I had to attend on my own last Sunday, as she was so ill. My son come out of the Sunday School buzzing again – “They didn’t do this at the old church!” he says. The crèche was abysmal. The lady on the rota had forgotten it was her turn, and had not prepared the usual talk and was doing it all off the cuff. The usual families were away, but there was an influx of visitors for a dedication. My daughter pushed one of their kids over and made a scene. I couldn’t leave her in there and go back to the service this time. The others were all locals who knew each other and left me out of the conversation. So I was wondering just why I had bothered coming at all. But it was worth it for the sake of my son. And also, the liturgy for the dedication was very good, and it seems that while they will do an infant baptism if required by the church rules, they will steer away form it if they can and go for a more scriptural believer’s baptism (which can of course still be administered to children and families). So it was worth noting that too.

It’s a good church. It’s just impractical, being in another town. Mrs could hardly be involved in the children’s work there as she was at the old church. There she used to just walk five minutes, now it would be catching the hourly bus service for a half hour ride, followed by a taxi trip. And she would not be meeting the mums shopping in the town as she did for the old church. It’s really hard to see how it will work, or why God has lead us to this church.

Rheumatoid arthitis flare-up

It’s nearly a month since I blogged.

Option A – nothing happened worth talking about
Option B – it has been too hectic to write.

It’s B.

Mrs has been having a massive flare-up of her rheumatoid arthritis. She has got to the stage where she needs help to get out of a chair, and sometimes help to walk across a room. She has taken to using disabled toilets, which are higher, in case she can’t get off a normal one. She has been sleeping badly at night, wracked with pain. So she ahs stayed in bed most of the day instead.

This is not good, when you have a two and a half year old toddler in the house. So I have had to stay off work. Two days a week she is in the nursery. Apart form that I have to stay off work or go in late. Over the last month I have been doing about 3.5 days a week of work. Which means losing 1.5 days pay each week. And annoying the bosses by not being available for meetings. I don’t think it has delayed the project yet, but it may come to that and then I will not be flavour of the month!

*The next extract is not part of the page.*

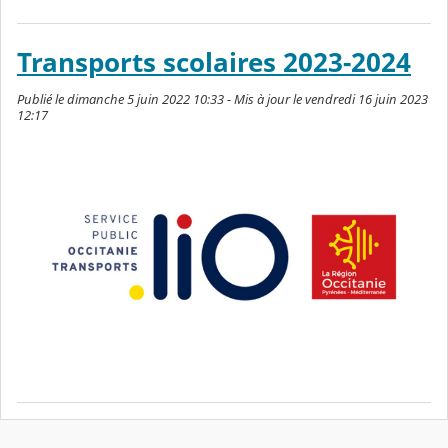
Transports scolaires 2023-2024
Publié le dimanche 5 juin 2022 10:33 - Mis à jour le vendredi 16 juin 2023
12:17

Mrs had a routine appointment with the specialist on 22nd Feb., but had been trying to get in earlier for a steroid injection, to get her back on her feet as soon as possible. She had been told that because the specialist had been on holiday, there was now a queue of both urgent and routine cases, and she was unlikely to get in. But last Friday th9ngs came to a head at home, with me being off work again and her being in a lot of pain. We managed to push into the queue, and got seen that afternoon.

The steroid injection had very little effect, which was partly expected: she has needed boosters before. So she had the booster at her routine appointment yesterday, and they say she may need another booster this Friday. Not encouraging. But she did manage to go to the loo three times last night – so maybe it is starting to work.

They are proposing to change her medication. She seems to have become immune to the sulfasalazine, so they are planning to try her with one of two anti-TMF drugs. These are expensive (£10,000) so in the English National Health System they will only put you on it if you have tried two other drugs unsuccessfully (in her case this is methotrexate and suphsalazine) and the specialist has to get authorisation from the Primary Care Trust for each case. So that will take a month.

These new drugs are injected, so I will have to learn how to do injections. The only practical difference between the drugs is the frequency of injection (weekly v fortnightly) so I expect she will choose the fortnightly one.

So today things are very bad, but the future does seem a bit brighter.